About locating the VRRPD process with the Strace tool sometimes hangs up dead bug

Source: Internet
Author: User

Only for the work of summary memo.

Burning image, a little summary of the problem encountered in the bug.

A project to use the NAT,VRRP function of the L3 switch, but the field test accidentally appeared in the case of write file death, but not necessarily. Delivery is imminent, so add debugging information, repeatedly run the configuration of the script to locate the bug.

First, the beginning of the suspected Vtysh and VRRPD process communication congestion (the phenomenon is the system hangs dead).

(1) Because when running the configuration script, the Enable command also hangs dead, so suspicion;

(2) in the VRRPD and Vtysh command transmission of the key point of printing information (note VRRPD do not-D daemon, with & to the background), the tracking result is vtysh indeed the ' Enable ' command sent out, only the VRRPD process does not receive. Command communication Framework common, basic can be determined no problem, thus, the bug convergence to the VRRPD process of the problem;

(3) in the Vtysh process in the CTRL + C signal processing added to the Linux shell code, when the VRRPD cause the system hangs dead (phenomenon is blocking), you can enter the shell to Top,top discovery, VRRPD process CPU utilization is high, and sys:92.0%, So it is determined that the VRRPD process used a system call, and the system called the interface blocking, resulting in VRRPD blocking, resulting in the VRRPD process does not receive the Vtysh process to send more commands.

(4) next to determine which system call caused VRRPD blocking, then use the strace to pull up the VRRPD process.

About the usage of strace, online a lot of links: Click to open the link, and attachment one to the end of the article, in case the original deleted.

Used: Strace-aef-p/usr/sbin/vrrpd-o/tmp/vrrpdstrace.log

When the replication VRRPD process is blocked, look at the Vrrpdstrace.log file, analyze the various system calls inside, determine that the process is blocked on the IOCTL system call, according to the parameters of the IOCTL, trace to the kernel, and finally locate the SDK interface to delete Mac table entries. (The interface before and after printing)

Given that it's too hard to keep track, the bug is over ...

Ii. tracking the Broadcom SDK interface delete Mac table entries

(1) The process is tortuous and painful, do not know where to add a print, and then brush the screen, but it has been clear that there is a kernel processing function has not released a lock caused by the blocking, followed by the process of follow-up lock, because the interface with the bottom of the lock (not clear what lock) is not There is a semid keyword like the semaphore of the user state. But finally found a differentiate MEM macro as the key word, called L2XM,

The brush screen is a little bit less. It then looks for a lock in the kernel that uses L2XM, and finally runs the script repeatedly, confirming that the lock may be used in the _soc_l2x_thread thread as well.

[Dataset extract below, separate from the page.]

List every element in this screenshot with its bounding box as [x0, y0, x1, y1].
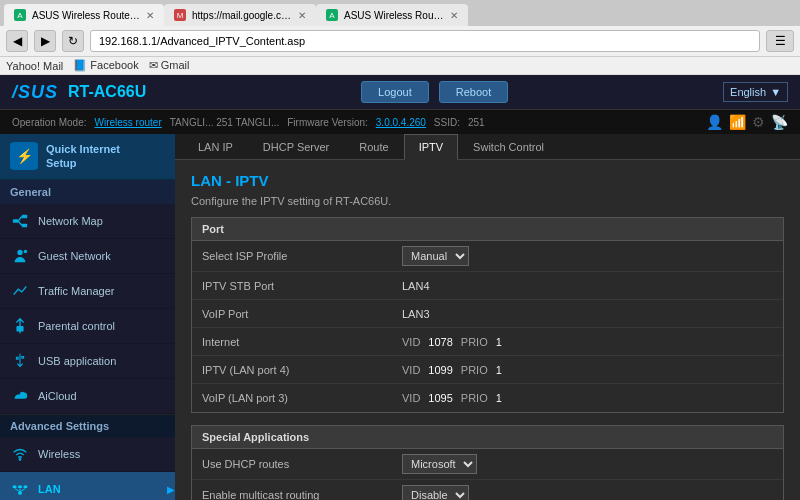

(2) Finally, the blocking of other locks between lock (L2XM) and Unlock (L2XM) in _soc_l2x_thread is determined, causing the lock to not

There is no implementation, and there is no place to release the lock, the problem is basically over.

Third, the kernel Kmalloc memory type, may cause the kernel panic.

(1) In the kernel receive message bnet_rx_deferred in the message processing request memory Kmalloc, but the type is gfp_kernel, coincidence is that the processing of memory leaks in the message, resulting in a long time (or deliberately hit the message), will be out of memory, A lack of memory will result in the Kmalloc application is unsuccessful, that is, will not immediately apply to the memory, the kernel will be in the application of the time to switch it out, because the Gfp_kernel type is sleep, non-atomic. Therefore, the problem comes, the receiving message interrupt processing Kmalloc switch out, and receive message interrupt processing can no longer switch back. That is, the interrupt Receive message processing is considered to be atomic by the kernel, and when there are Kmalloc (Gfp_kernel) that are not atoms, it will panic.

(2) At the same time, the memory leaks and gfp_kernel two problems are found.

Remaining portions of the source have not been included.